Un verano inmejorable, rodeada de mi gente indispensable; un verano en el que me he dado verdadera cuenta de quién vale, quién está en todas y quién está sólo hasta cuando las cosas no le gustan, que quien se va sin ser echado siempre vuelve sin ser llamado. También fue un verano de repetir errores, de darme con el muro otra vez, de no saber qué responder ante tus ojos –ni siquiera a día de hoy sé si felicitarte, porque no sé qué decirte, ni cómo hablarte-. Un verano que acabó a finales de septiembre y me hizo comenzar una rutina de vida en las palabras en la que ahora vivo feliz, rutinaria y feliz.
Ahora, comienzo la semana cada martes a las seis de la mañana, pierdo, al menos, dos autobuses 133, y me fumo un cigarro mientras veo la vida pasar siendo partícipe de ella, sabiendo que paso las horas en una facultad que me lo está dando todo; los fines de semana salgo y pierdo la consciencia con lo mejor de mi día a día, me bebo los besos que un día fueron tuyos y que ahora suplen hombres y mujeres diferentes cada noche y vivo feliz, libre, me quiero mucho, me quiero así, las quiero así y me gusta mi vida con diez y ocho años yéndome de vez en cuando hasta mi otra casa, a una hora y media en tren. Y esa hora y media en tren me compensa, aunque solo sea por recitar cuatro versos mal colocados y que me feliciten, que quien me vea se emocione, saber que hay más a flor de piel que lo que parece. Me gusta saberme independiente del “qué dirán” de una vez por todas, me gusto, me gustan los hombres y las mujeres, me gusta reconocerlo, me gusta alguien que no eres tú y también quiero que lo sepas, que lo sepa, me gustan las guarradas, las palabras sinceras, los “te quiero” que no atan a nada ni a nadie, me gusta subir del edificio B al A, me gustan las faltas de estilo, lo que no es lo “políticamente correcto”, me gustan los polvos en baños, rápidos o extenuantes, me gusta el sexo oral, me gusta conocer, me gusta mirar a los ojos, a las piernas, a las tetas, a los culos, me gusta bailar, sudar, gemir, beber, caerme y volver a levantarme, los tacones, los escotes y las faldas cortas, me gusta todo eso que a día de hoy vivo con ganas, siempre con ganas de más.

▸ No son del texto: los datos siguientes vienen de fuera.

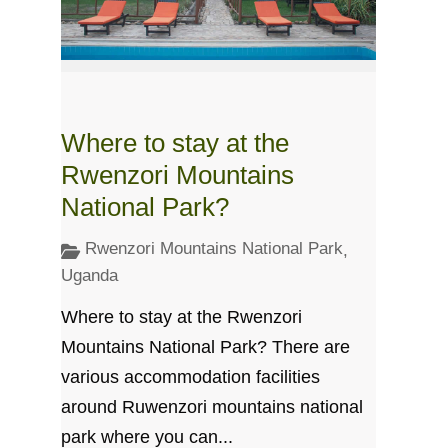
Where to stay at the
Rwenzori Mountains
National Park?
Rwenzori Mountains National Park
,
Uganda
Where to stay at the Rwenzori
Mountains National Park? There are
various accommodation facilities
around Ruwenzori mountains national
park where you can...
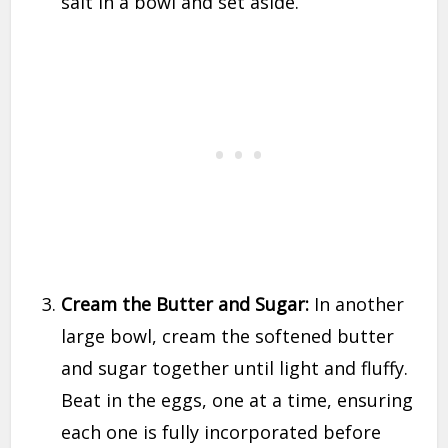
salt in a bowl and set aside.
Cream the Butter and Sugar:
In another
large bowl, cream the softened butter
and sugar together until light and fluffy.
Beat in the eggs, one at a time, ensuring
each one is fully incorporated before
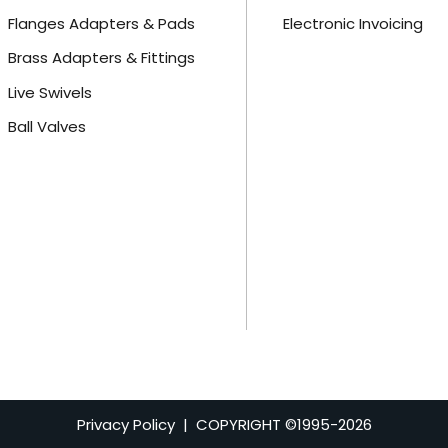
Flanges Adapters & Pads
Electronic Invoicing
Brass Adapters & Fittings
Live Swivels
Ball Valves
Privacy Policy
| COPYRIGHT ©1995-
2026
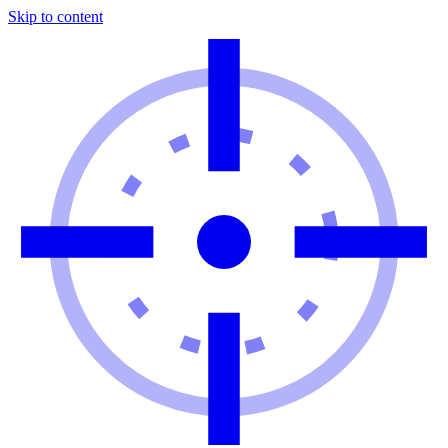
Skip to content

Por último, sólo quiero deciros una cosa más: soy tan feliz que me quejo porque no soy capaz de canalizarlo, porque lo he conseguido todo yo sola, porque estoy donde estoy por mí, porque nadie me ha regalado nada, porque estoy orgullosa de mí misma, de mi presente y del futuro que me espera, porque esta soy yo acabando mi 2014 y quien tenga pena, que rabie.
El minuto previo a las uvas, probablemente abarques todos los pasillos de mi mente con el recuerdo de tu voz, pero he decidido jugarme a cara o cruz tus besos: si sale cara, lo dejo todo por ti otra vez; si sale cruz, sigo bebiendo y le pido al 2015 que me deje mantener lo mejor que tengo y me haga aprovechar todo lo bueno que me ofrezca, aunque tú no lo sepas, aunque tú no aparezcas.
Año nuevo, ábreme todas las ventanas y alborótame el pelo, las ideas y el corazón, ya nos veremos.